Colors are central to the African-derived religion known as candomblé. On Iemanjá’s festa day, the faithful don white clothes and offer snowy roses, lilies, and baby’s breath in tribute.

Now Pel sits dwarfed by the voluminous layers of her blue satin dress. Devotees approach one by one, kneeling before her and kissing her hands as she variously moans, slaps her chest with open palms, stares intently out of milky blue eyes, and hugs her devotees tightly to a sweat-drenched bosom. Whether drunk or possessed or both, she doesn’t remotely resemble the Mãe Pel of a few days earlier. Though she has never learned to swim, Pel had said that, when possessed by Iemanjá, she descends far beneath the waves. “When I’m at the high sea, Iemanjá does what she wants with me.”

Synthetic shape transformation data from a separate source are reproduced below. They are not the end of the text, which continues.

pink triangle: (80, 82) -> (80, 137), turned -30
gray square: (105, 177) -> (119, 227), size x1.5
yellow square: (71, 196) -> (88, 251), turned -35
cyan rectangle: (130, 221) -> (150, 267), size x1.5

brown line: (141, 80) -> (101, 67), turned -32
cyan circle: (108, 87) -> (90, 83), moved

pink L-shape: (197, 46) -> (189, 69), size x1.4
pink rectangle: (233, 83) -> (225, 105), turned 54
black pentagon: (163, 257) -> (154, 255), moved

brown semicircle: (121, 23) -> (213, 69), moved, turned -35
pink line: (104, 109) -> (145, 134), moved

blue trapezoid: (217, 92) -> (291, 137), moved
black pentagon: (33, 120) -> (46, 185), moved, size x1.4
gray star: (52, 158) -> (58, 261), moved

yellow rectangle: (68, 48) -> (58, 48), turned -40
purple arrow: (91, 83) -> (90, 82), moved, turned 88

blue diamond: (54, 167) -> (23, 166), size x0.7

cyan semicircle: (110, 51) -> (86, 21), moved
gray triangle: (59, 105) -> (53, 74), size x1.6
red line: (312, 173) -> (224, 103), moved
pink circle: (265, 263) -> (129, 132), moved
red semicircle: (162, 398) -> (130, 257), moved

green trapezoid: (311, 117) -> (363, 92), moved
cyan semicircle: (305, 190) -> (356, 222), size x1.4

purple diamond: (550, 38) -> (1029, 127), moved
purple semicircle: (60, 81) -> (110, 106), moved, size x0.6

Left: Crowds gather to cheer on musicians, dancers, and practitioners of the martial art capoeira. Right: Baianas serve up traditional acarajé, or fradinho bean fritters.

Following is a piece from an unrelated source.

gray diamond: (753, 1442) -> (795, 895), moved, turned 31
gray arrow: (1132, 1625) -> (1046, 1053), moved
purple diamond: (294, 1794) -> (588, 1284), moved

Eventually a young man leads Pel from the shack and down to the water’s edge, where a group of fishermen help her wade out to one of their simple boats, her dress ballooning out around her. One of them lifts her bride-over-threshold style and deposits her on a boat bench. She waves her hands lazily in a way that may or may not be intended to signify goodbye, and disappears toward the horizon. Twenty-five minutes later, the boat resurfaces with a drenched, kerchief-less Pel, whose long, sodden hair clings halfway down her back. A fisherman and two women half-carry, half-drag the septuagenarian back across the sand, as her legs buckle beneath her. The crowd cheers for her safe return, for the wonder that is the ocean, and for another year of plenty, by the grace of her bounteous depths.

Bahian Palm Oil

Coastal Bahia is among the few places in the New World that’s home to dense natural stands of African oil palm trees. The kernels from the fruits, which were brought over on slave ships in the 16th century, eventually found their way into the ground. Locals still cook with the floral, saffron-red oil, and cultivate, harvest, and extract it manually in the tradition of their ancestors.

Palm oil gets a bad rap because of the deforestation its production has caused elsewhere, but the artisanal oil used in Bahia is of a different sort. The biodiverse landscapes here—incorporating manioc and other crops close to the ground, and oil palm, mango, and other trees reaching for the sun—are a dramatic contrast to the oil-palm monocultures common across Indonesia and Malaysia (and, increasingly, Brazil and parts of Latin America). Consumed in its original form—as opposed to the refined, bleached stuff that makes its way into junk foods across the planet—this dendê is rich in flavor and in vitamins A and E. According to Alicio Charoth, a 57-year-old chef from Salvador, “It’s symbolic of the Bahian people and our culinary tradition—an example of resistance, and a break with those who colonized us.”